Exercise goal = Find every line in the material below with the string "Pini" and state how many there are, with no other text.

Supplied data =
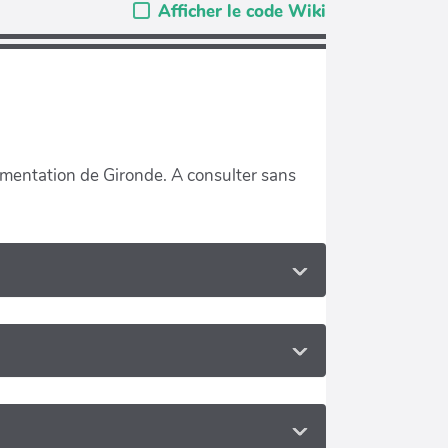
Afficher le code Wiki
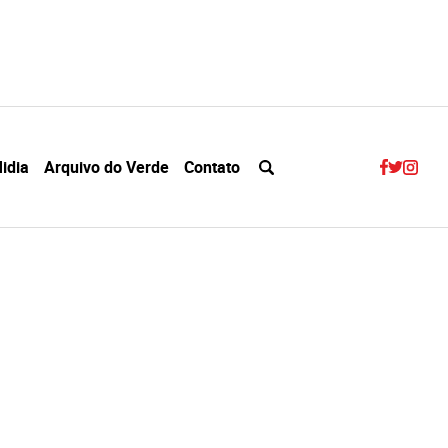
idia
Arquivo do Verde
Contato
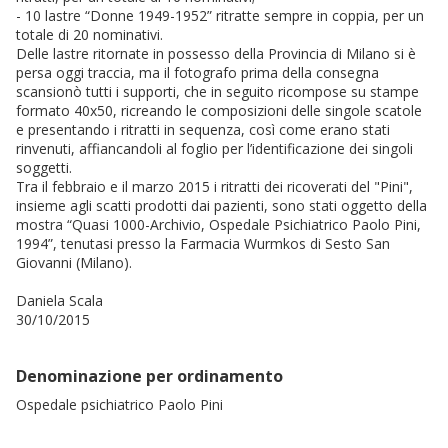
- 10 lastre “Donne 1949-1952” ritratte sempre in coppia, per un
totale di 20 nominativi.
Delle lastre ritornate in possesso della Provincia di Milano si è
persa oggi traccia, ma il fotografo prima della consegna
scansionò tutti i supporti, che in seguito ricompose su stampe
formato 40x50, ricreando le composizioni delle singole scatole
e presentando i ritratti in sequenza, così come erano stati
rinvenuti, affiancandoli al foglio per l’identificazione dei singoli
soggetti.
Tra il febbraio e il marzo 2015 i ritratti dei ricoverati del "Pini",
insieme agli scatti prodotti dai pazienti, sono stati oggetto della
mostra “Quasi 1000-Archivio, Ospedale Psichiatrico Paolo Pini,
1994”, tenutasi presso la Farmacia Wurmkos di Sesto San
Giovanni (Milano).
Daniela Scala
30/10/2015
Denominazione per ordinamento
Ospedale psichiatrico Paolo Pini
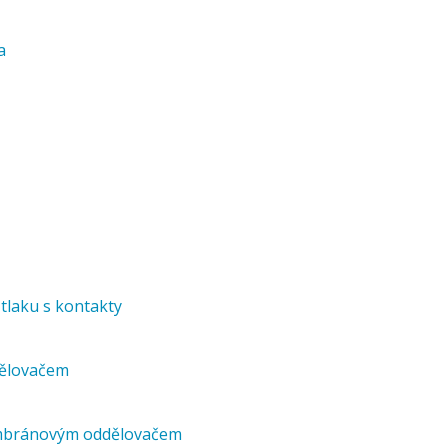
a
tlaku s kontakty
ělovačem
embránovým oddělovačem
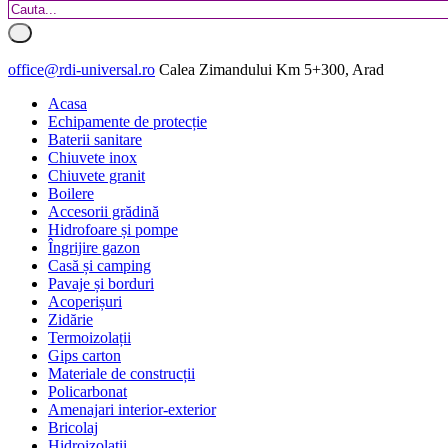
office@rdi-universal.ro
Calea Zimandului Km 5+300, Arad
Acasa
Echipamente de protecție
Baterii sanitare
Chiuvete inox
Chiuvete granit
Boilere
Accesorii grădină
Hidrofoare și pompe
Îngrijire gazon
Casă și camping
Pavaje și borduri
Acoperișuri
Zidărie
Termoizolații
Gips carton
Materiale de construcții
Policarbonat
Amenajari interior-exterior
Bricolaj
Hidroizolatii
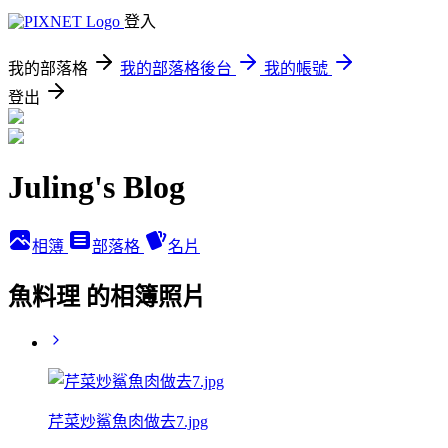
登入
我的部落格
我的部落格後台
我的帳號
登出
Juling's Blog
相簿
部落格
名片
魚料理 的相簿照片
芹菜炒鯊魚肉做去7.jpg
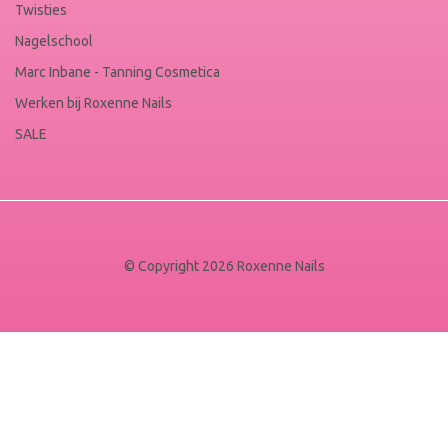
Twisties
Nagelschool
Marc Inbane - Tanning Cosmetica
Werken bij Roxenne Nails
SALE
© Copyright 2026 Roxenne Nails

Exercise output = 3